From the first line of the material through the line containing "サポートサービスです。顧客のニーズに応じて適したなサー", restate everything word for word and nothing more.

++++++++++

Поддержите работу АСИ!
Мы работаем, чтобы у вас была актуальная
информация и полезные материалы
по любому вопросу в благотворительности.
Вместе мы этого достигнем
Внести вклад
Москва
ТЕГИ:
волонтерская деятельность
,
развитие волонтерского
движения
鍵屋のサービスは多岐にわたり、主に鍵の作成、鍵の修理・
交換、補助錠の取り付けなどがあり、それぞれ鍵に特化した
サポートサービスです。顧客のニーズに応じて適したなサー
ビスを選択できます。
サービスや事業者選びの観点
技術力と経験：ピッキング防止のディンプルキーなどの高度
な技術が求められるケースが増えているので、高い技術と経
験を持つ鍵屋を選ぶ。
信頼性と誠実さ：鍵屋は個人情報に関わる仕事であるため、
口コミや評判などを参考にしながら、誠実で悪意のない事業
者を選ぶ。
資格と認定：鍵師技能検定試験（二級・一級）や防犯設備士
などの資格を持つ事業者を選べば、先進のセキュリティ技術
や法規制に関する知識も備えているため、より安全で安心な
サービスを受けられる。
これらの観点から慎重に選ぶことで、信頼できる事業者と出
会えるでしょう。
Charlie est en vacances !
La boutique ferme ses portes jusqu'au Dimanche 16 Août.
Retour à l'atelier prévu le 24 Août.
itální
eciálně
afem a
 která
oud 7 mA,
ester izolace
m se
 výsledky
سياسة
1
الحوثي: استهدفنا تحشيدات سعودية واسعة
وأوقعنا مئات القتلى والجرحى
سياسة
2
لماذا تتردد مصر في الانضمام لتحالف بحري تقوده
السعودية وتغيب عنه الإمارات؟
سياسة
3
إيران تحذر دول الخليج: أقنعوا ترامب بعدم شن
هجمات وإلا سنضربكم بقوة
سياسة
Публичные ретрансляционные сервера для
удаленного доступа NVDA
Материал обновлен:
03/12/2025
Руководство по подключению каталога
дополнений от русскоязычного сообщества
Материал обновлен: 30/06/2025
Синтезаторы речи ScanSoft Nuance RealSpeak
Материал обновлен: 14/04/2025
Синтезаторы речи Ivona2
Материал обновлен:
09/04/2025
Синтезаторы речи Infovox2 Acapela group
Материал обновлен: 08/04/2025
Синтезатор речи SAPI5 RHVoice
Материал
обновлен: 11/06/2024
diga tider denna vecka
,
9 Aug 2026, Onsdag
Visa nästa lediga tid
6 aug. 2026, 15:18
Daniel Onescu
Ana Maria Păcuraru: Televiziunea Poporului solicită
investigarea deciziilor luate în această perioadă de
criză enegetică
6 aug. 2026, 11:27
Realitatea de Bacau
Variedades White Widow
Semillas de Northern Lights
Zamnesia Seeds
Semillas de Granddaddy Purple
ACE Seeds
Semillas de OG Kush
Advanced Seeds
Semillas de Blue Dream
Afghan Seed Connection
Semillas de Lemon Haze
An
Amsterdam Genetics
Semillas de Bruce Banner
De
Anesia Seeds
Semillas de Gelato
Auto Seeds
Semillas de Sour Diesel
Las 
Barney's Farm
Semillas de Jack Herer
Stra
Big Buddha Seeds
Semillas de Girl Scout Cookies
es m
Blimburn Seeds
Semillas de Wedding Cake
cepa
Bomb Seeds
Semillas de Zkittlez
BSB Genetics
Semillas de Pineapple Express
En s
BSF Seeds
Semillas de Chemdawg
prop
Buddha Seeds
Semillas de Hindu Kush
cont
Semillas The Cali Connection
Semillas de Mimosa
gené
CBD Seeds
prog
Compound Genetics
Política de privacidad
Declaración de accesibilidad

++++++++++

- **THE COMPLETED TASK**:
Поддержите работу АСИ!
Мы работаем, чтобы у вас была актуальная
информация и полезные материалы
по любому вопросу в благотворительности.
Вместе мы этого достигнем
Внести вклад
Москва
ТЕГИ:
волонтерская деятельность
,
развитие волонтерского
движения
鍵屋のサービスは多岐にわたり、主に鍵の作成、鍵の修理・
交換、補助錠の取り付けなどがあり、それぞれ鍵に特化した
サポートサービスです。顧客のニーズに応じて適したなサー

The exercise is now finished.